Beginning with the line that includes "lobe. Return masks as SVG." and ending with the last line, print the records exactly, leaving every picture out.

• _Collected data entries_
━━━━━━━━━━━━━━━━━━━━━━━━━━━━━━
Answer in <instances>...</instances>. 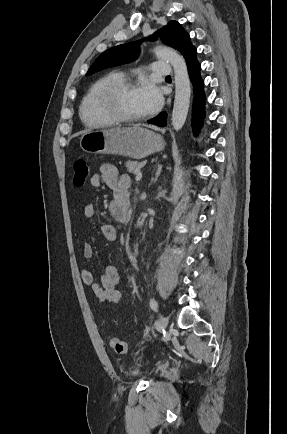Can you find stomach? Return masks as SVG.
I'll use <instances>...</instances> for the list:
<instances>
[{
  "label": "stomach",
  "mask_w": 287,
  "mask_h": 434,
  "mask_svg": "<svg viewBox=\"0 0 287 434\" xmlns=\"http://www.w3.org/2000/svg\"><path fill=\"white\" fill-rule=\"evenodd\" d=\"M80 148L93 154H113L141 159L165 147L161 135L148 129L111 128L84 133L79 139Z\"/></svg>",
  "instance_id": "0dacf381"
}]
</instances>
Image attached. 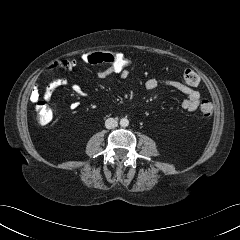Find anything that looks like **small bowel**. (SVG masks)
Instances as JSON below:
<instances>
[{"label": "small bowel", "instance_id": "small-bowel-1", "mask_svg": "<svg viewBox=\"0 0 240 240\" xmlns=\"http://www.w3.org/2000/svg\"><path fill=\"white\" fill-rule=\"evenodd\" d=\"M77 65H78V61L76 59H73V58L72 59H62V60L54 61L50 65L49 68H50V70L71 71L74 68H76ZM112 74H119V76L122 79H126L128 77L127 71L115 72L108 66H102V68L98 72V76L100 78H105ZM68 83L69 82L66 77H59V78L55 79L54 81H52L44 89L42 94H40L37 87H34L31 92L30 99L32 102H36L42 96V98L45 101H49L52 98V95L57 88L62 87V86H67ZM159 86H166V87L174 88V89L179 90L180 92L184 93L186 95V98L182 101L181 108L185 111H189V112L194 111L200 105L201 99H200L199 92L194 87L186 86L177 79L170 78V79H166L162 82H159L155 78H149L145 82V87L147 90H155ZM71 88L77 95L85 96V92L79 85L73 84ZM70 107H71V109H76L78 107V102L71 103Z\"/></svg>", "mask_w": 240, "mask_h": 240}]
</instances>
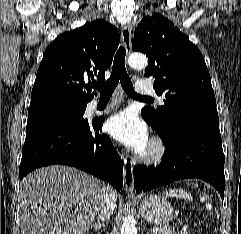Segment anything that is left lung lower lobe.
Instances as JSON below:
<instances>
[{"label": "left lung lower lobe", "mask_w": 241, "mask_h": 234, "mask_svg": "<svg viewBox=\"0 0 241 234\" xmlns=\"http://www.w3.org/2000/svg\"><path fill=\"white\" fill-rule=\"evenodd\" d=\"M163 143L166 150L160 165L133 168L137 193L179 179L200 178L213 185L224 198V154L218 125L182 122Z\"/></svg>", "instance_id": "1"}]
</instances>
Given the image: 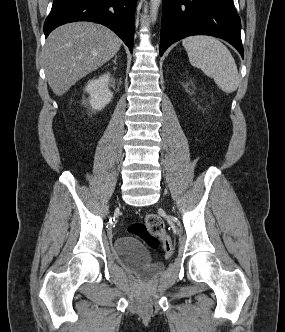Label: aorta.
<instances>
[{
	"mask_svg": "<svg viewBox=\"0 0 285 332\" xmlns=\"http://www.w3.org/2000/svg\"><path fill=\"white\" fill-rule=\"evenodd\" d=\"M151 3V21L154 22L156 20L158 9L161 3V0H150Z\"/></svg>",
	"mask_w": 285,
	"mask_h": 332,
	"instance_id": "762f6f07",
	"label": "aorta"
}]
</instances>
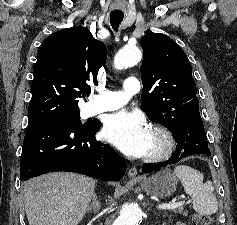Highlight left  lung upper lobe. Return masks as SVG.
I'll use <instances>...</instances> for the list:
<instances>
[{"label":"left lung upper lobe","instance_id":"5c2ea615","mask_svg":"<svg viewBox=\"0 0 237 225\" xmlns=\"http://www.w3.org/2000/svg\"><path fill=\"white\" fill-rule=\"evenodd\" d=\"M141 46L144 50L141 107L149 119L172 132L199 112L190 61L176 42L161 33L146 34Z\"/></svg>","mask_w":237,"mask_h":225}]
</instances>
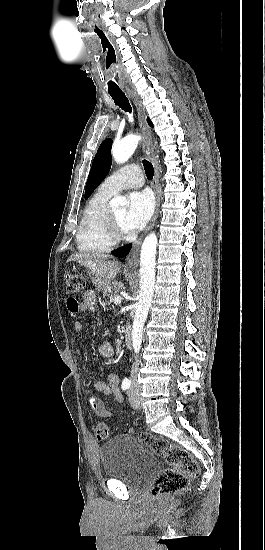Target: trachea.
I'll return each instance as SVG.
<instances>
[{"label":"trachea","instance_id":"3493384b","mask_svg":"<svg viewBox=\"0 0 265 550\" xmlns=\"http://www.w3.org/2000/svg\"><path fill=\"white\" fill-rule=\"evenodd\" d=\"M109 94L114 100L116 105H118L122 110L131 113L132 111L131 105L129 103L128 98L123 92L116 91V92H109ZM143 164H144V169H145L147 178L152 179L154 175L153 165L146 160H143Z\"/></svg>","mask_w":265,"mask_h":550}]
</instances>
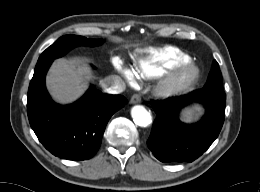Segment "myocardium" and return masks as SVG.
<instances>
[{
  "mask_svg": "<svg viewBox=\"0 0 260 192\" xmlns=\"http://www.w3.org/2000/svg\"><path fill=\"white\" fill-rule=\"evenodd\" d=\"M199 71L190 62L182 63L167 73L155 85V93L161 98L176 96L190 88L198 79Z\"/></svg>",
  "mask_w": 260,
  "mask_h": 192,
  "instance_id": "f54148a6",
  "label": "myocardium"
}]
</instances>
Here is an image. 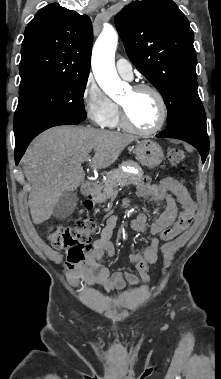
━━━━━━━━━━━━━━━━━━━━━━━━━━━━━━
• _Solution to this task_
Highlight left  lung upper lobe. Return masks as SVG.
I'll use <instances>...</instances> for the list:
<instances>
[{"label":"left lung upper lobe","instance_id":"5c2ea615","mask_svg":"<svg viewBox=\"0 0 237 225\" xmlns=\"http://www.w3.org/2000/svg\"><path fill=\"white\" fill-rule=\"evenodd\" d=\"M141 46L144 50L141 107L149 119L172 132L199 112L190 61L176 42L161 33L146 34Z\"/></svg>","mask_w":237,"mask_h":225}]
</instances>
Target: trachea.
I'll return each instance as SVG.
<instances>
[{"label":"trachea","instance_id":"3493384b","mask_svg":"<svg viewBox=\"0 0 265 550\" xmlns=\"http://www.w3.org/2000/svg\"><path fill=\"white\" fill-rule=\"evenodd\" d=\"M109 94L114 100L116 105H118L122 110L131 113L132 111L131 105L129 103L128 98L123 92L116 91V92H109ZM143 164H144V169H145L147 178L152 179L154 175L153 165L146 160H143Z\"/></svg>","mask_w":265,"mask_h":550}]
</instances>
Segment "myocardium" and return masks as SVG.
<instances>
[{
  "mask_svg": "<svg viewBox=\"0 0 260 192\" xmlns=\"http://www.w3.org/2000/svg\"><path fill=\"white\" fill-rule=\"evenodd\" d=\"M199 71L190 62L182 63L167 73L155 85V93L161 98L176 96L190 88L198 79Z\"/></svg>",
  "mask_w": 260,
  "mask_h": 192,
  "instance_id": "f54148a6",
  "label": "myocardium"
}]
</instances>
Here is an image. 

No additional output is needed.